Böyle yazdığımzda, Chamberlain bir loser gibi görünüyor. Sanki uğraşmış didinmiş de Russell ve arkadaşları domine etmiş gibi. Russell'ın takımı o kadar güçlüydü ki zaten yıkmak için sihirli performanslar gerekiyordu. 1958 yılındaki St. Louis Hawks yenilgisi buna bir örnektir. Hawks pivotu Bob Pettit tarihe altın harflerle geçmiş bir performansa Celtics'i tek başına yıkmıştı. Pettit'in zaferinin dışında kaybedilen tek şampiyonluk 1967 yılında geldi. Celtics Konferans Finali'nde 76'ers ile eşleşti. Daha önceki randevularda Wilt Chamberlain bireysel olarak Bill Russell'ı adeta ezip geçmişti. Russell hiçbir şekilde durduramıyordu Wilt'i, hücumda da kilitleniyordu Wilt tarafından. Ancak Celtics diğer silahlarıyla rakibini geçmeyi biliyordu. 1967 yılında Chamberlain yaşının ilerlediğini (30 yaşına gelmişti) ve hala yüzük almamış olduğunu düşünerek, kendisinden hiç beklenmedik şekilde büyük bir hırs gösterdi. Sadece hücumu domine etmekle bir yere varamayacağını düşündü ve Hal Greer'dan daha fazla sorumluluk almasını isteyerek kendisini savunmaya yönlendirdi. Bu seri, o zamanlarda maçı izleyenlerin anlattığına göre Wilt'in en büyük savunma performansıydı. O zamanlar blok istatistiği tutulmadığı için günümüze bu kayıt gelmedi, ancak anlatanların söylediğine göre Wilt bu seride 20+ blok ortalaması tutturmuştu. Russell'a hiçbir şey yaptırmıyordu hücumda. İnanılmaz şekilde kilitlemişti rakibini. (Russell bu seride kariyerinde hiç görülmemiş şekilde sadece 6 sayı ortalaması tutturabilmişti) Bunun yanında Wilt şampiyonluğu çok istediğini her yerde gösteriyordu. SSeriyi 10'a yakın bir asist ortalamasıyla bitirerek takımının asist lideri olmuştu. Clutch anlarda da Celtics'i yıkıp geçen isimdi Wilt. 4-1'le Celtics'i geçip sonra da şampiyonluğa ulaşmışlardı.

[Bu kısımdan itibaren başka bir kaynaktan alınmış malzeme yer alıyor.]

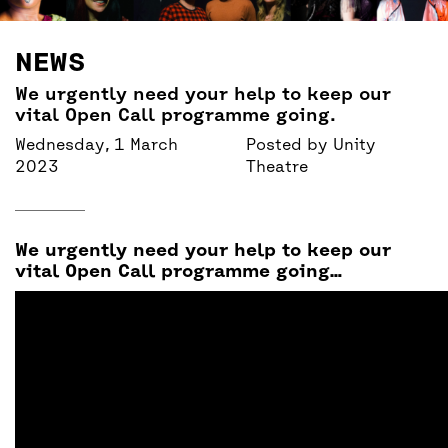
BACK
ACCESS
NEWS
UNITY BAR
We urgently need your help to keep our
vital Open Call programme going.
Wednesday, 1 March
Posted by
Unity
2023
Theatre
We urgently need your help to keep our
vital Open Call programme going…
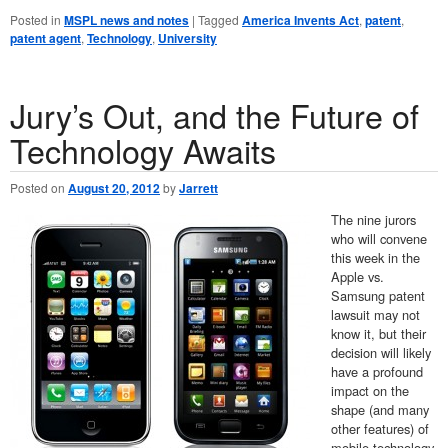
Posted in
MSPL news and notes
|
Tagged
America Invents Act
,
patent
,
patent agent
,
Technology
,
University
Jury’s Out, and the Future of
Technology Awaits
Posted on
August 20, 2012
by
Jarrett
The nine jurors
who will convene
this week in the
Apple vs.
Samsung patent
lawsuit may not
know it, but their
decision will likely
have a profound
impact on the
shape (and many
other features) of
mobile technology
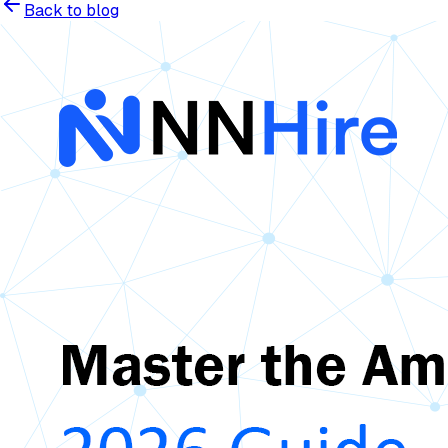
Back to blog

Chamberlain kazanmak istediğinde, bir yolunu bulup kazanıyordu. Eşit şartlarda oynamış olsalar Wilt belki de çok daha büyük başarılara sahip olacaktı ama olaylar öyle gelişmedi. Takımlar hakkındaki mevzular bu şekildeydi rekabette.

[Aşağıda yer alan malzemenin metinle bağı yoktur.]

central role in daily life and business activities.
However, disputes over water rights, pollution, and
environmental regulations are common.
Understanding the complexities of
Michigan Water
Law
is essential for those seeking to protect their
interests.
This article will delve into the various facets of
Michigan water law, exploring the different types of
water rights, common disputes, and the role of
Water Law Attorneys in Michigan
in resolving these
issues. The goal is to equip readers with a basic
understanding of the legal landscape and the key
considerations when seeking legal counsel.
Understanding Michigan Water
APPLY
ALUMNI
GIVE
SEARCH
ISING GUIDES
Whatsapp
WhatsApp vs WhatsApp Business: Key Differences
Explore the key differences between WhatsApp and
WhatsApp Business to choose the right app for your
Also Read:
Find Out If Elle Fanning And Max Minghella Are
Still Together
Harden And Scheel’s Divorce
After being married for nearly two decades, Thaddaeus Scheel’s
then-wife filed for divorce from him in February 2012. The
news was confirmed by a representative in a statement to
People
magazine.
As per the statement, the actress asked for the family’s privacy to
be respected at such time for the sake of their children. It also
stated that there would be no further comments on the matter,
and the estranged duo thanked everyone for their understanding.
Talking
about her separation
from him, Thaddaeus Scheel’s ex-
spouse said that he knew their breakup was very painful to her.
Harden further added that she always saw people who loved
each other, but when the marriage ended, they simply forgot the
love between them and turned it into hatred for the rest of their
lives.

Bireysel konularda ise iki oyuncu savunma yönünden çok benzerdi. İkisi de inanılmaz atletlerdi ve ribauntçuluk, blokçuluk özellikleri muhteşemdi. Chamberlain 22.9, Russell 22.5 ribaund ortalamalarıyla kariyerlerini tamamladılar. Ancak aralarındaki farkı yaratan durum, hücum becerileriydi. Wilt atlet olmasının yanında post hareketlerini muntazam bir şekilde yapıyor, orta mesafeden de sayı bulabiliyordu. Takımı ona hiçbir set çizemese dahi kendi kendine oyunda set çizip savunmayı yıldırabiliyordu, müthiş atletikliğinin yanında oyun zekasına da sahipti. Bill Russell ise hücumda pek fazla efektifliği olmayan bir oyuncuydu. Şutu hiç yoktu, post hareketleri de zayıftı. Takım arkadaşlarının ona hazırladığı pozisyonlarla müthiş atletizmini kullanıp smaçlar vururdu. Aslına bakarsanız hücuma çok da fazla ihtiyacı olmazdı, çünkü takım harika hücumcularla doluydu. Russell kariyerini 15, Wilt 31 sayı ortalamalarıyla bitirdiler. Yine de bu, kıyas açısından çok adil olmayacaktır keza Russell hücumda pek dominasyon yapmazken Wilt zorunluluktan maçlarda 60 şut deneyebiliyordu. Pas verdiği adamların büyük kısmı potayı göremediği için bunu yapmak zorundaydı, bencillikle alakası yoktu şut tercihlerinin. Ancak iki oyuncunun şut yüzdelerine bakmak, hücumları arasındaki farkı açıklamaya yetecektir. Russell kariyerini %44, Chamberlain ise %54 şut yüzdesiyle tamamladılar. Chamberlain hücum olarak Russell'dan daha üstün bir oyuncuydu.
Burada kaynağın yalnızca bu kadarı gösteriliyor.